Cheshire East Local Plan examination to resume

The formal hearings into Cheshire East Council’s stalled development blueprint for the next 15 years are set to start again next month, following the council’s submission of its final set of amendments to the government planning inspector.

A report to Cllr Rachel Bailey, Cheshire East’s cabinet portfolio holder for the Local Plan, requested approval of a set of alterations to the plan, including updating its site selection process and progress, sites under consideration, and safeguarded land. This was endorsed by the council, with no further suggested revisions.

The Local Plan sets out the council’s case for sustainable economic growth and is the strategy the council wants to adopt to manage development in Cheshire East up to 2030.
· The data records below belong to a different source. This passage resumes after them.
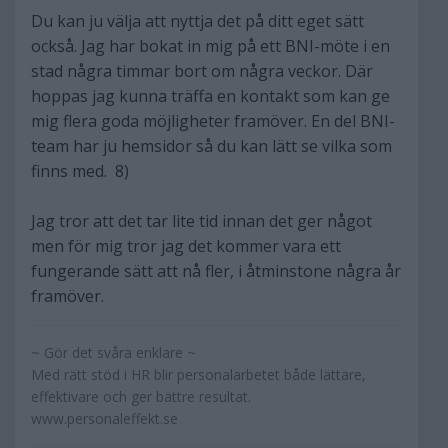
Du kan ju välja att nyttja det på ditt eget sätt
också. Jag har bokat in mig på ett BNI-möte i en
stad några timmar bort om några veckor. Där
hoppas jag kunna träffa en kontakt som kan ge
mig flera goda möjligheter framöver. En del BNI-
team har ju hemsidor så du kan lätt se vilka som
finns med. 8)
Jag tror att det tar lite tid innan det ger något
men för mig tror jag det kommer vara ett
fungerande sätt att nå fler, i åtminstone några år
framöver.
~ Gör det svåra enklare ~
Med rätt stöd i HR blir personalarbetet både lättare,
effektivare och ger bättre resultat.
www.personaleffekt.se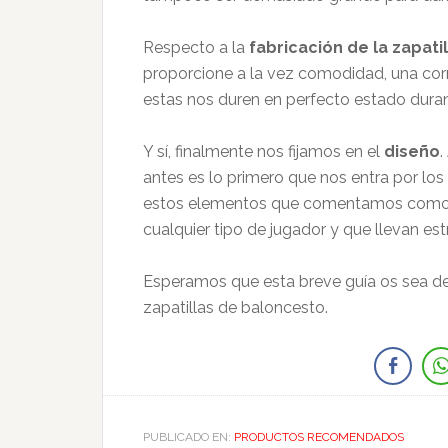
Respecto a la
fabricación de la zapatil
proporcione a la vez comodidad, una corre
estas nos duren en perfecto estado dura
Y sí, finalmente nos fijamos en el
diseño
.
antes es lo primero que nos entra por l
estos elementos que comentamos como
cualquier tipo de jugador y que llevan e
Esperamos que esta breve guía os sea de 
zapatillas de baloncesto.
PUBLICADO EN:
PRODUCTOS RECOMENDADOS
The examination into the plan was suspended last year to allow further work to be carried out on key evidence areas. The additional work was submitted to the inspector in July, and a statement from inspector Stephen Pratt last month confirmed that the examination could resume.
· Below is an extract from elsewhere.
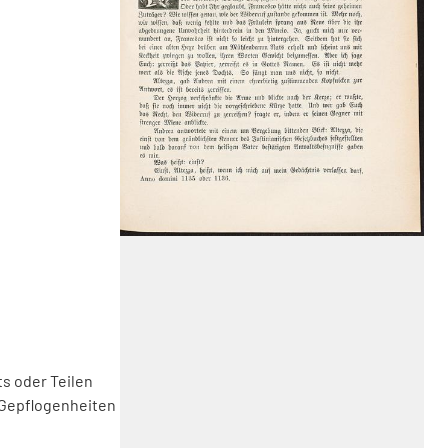
s oder Teilen
 Gepflogenheiten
A procedural meeting is due to take place on 6 October, followed by a series of public hearings which will begin on 21 October.

The inspector will then submit interim views in mid-November, and will decide whether hearings can continue again in March.

The target date for adoption of the plan is the end of 2016.

When Pratt suspended the public examination into Cheshire East’s Local Plan last October he outlined “serious shortcomings with the council’s objective assessment of housing need and future provision”.

The Local Plan initially proposed a minimum of 27,000 houses between 2010 and 2030, averaging 1,350 homes a year. In the revised draft, the council increased the number of dwellings by 33% to 36,000 by 2030.

In a letter to the council on 14 August, Pratt said while the council felt the revisions did not significantly change the strategy and vision of the plan, he stressed that “the implications… cannot be dismissed lightly and need to be carefully assessed”.

He highlighted that housing supply included in the plan amounted to 32,000 homes, so he was “unclear as to how the shortfall is intended to be met”.

He also responded to the council’s request for confirmation that “there is no proper basis upon which it would be reasonable to conclude that the Local Plan strategy is so fundamentally flawed that it should be withdrawn at this stage”.

He said that “in my interim views I made it clear that the submitted Local Plan strategy had several shortcomings which would probably lead me to conclude that it is unsound. Until I have fully considered the additional evidence… I cannot yet come to the conclusion that the council seeks”.

Commenting on the resumption of the examination, Nick Lee, managing director of NJL Consulting which advises housebuilders in Cheshire East, said: “The Local Plan is stumbling forwards again with the further hearings; but it will still be of major concern to many that the approach to deciding on how much housing land is needed is not aspirational. The process of considering Green Belt release remains under scrutiny as, despite a review of method, the same main outcomes are arrived at. There has been no real assessment of genuine alternative approaches to this which could have less impact on the Green Belt.”

Dan Mitchell, partner of Barton Willmore, said: “The government clearly wants local plans in place at whatever cost. To be fair to Cheshire East, they have aligned housing figures with recommendations, which is welcome. What is now frustrating is the protracted nature of the examination process.”